(WHAT NEEDS TO BE DONE): Go to the line in the entries below that holds "Aspiratori ospedalieri (123, 389)" and repeat exactly from there through the line that holds "Abbigliamento DPI (110, 169)", inclusive.

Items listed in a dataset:
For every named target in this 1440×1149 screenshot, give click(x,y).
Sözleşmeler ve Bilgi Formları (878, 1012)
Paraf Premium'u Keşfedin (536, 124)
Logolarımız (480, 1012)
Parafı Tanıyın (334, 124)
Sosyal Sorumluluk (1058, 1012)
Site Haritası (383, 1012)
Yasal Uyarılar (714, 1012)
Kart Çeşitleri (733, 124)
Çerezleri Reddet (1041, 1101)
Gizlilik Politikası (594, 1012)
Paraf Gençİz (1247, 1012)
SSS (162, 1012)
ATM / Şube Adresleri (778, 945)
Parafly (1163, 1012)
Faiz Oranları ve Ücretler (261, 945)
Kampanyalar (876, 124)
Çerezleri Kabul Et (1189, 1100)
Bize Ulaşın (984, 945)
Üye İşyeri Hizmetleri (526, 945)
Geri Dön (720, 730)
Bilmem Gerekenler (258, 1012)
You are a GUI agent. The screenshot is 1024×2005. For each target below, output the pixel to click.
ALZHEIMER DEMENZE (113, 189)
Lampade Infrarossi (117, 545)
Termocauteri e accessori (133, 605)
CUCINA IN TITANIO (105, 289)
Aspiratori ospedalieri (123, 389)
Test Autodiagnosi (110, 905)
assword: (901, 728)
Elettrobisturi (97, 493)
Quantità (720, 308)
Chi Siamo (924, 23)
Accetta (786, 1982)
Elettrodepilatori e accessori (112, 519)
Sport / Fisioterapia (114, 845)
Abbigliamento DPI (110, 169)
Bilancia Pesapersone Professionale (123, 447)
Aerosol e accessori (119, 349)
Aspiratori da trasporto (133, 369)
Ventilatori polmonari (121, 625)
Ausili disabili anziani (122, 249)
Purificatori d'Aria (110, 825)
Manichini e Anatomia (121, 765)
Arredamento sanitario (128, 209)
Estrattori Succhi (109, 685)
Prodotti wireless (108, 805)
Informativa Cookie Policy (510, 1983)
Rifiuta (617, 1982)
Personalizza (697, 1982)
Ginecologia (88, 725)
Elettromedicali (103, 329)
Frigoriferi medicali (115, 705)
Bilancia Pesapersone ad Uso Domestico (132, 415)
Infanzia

(RESULT):
Aspiratori ospedalieri (123, 389)
Test Autodiagnosi (110, 905)
assword: (901, 728)
Elettrobisturi (97, 493)
Quantità (720, 308)
Chi Siamo (924, 23)
Accetta (786, 1982)
Elettrodepilatori e accessori (112, 519)
Sport / Fisioterapia (114, 845)
Abbigliamento DPI (110, 169)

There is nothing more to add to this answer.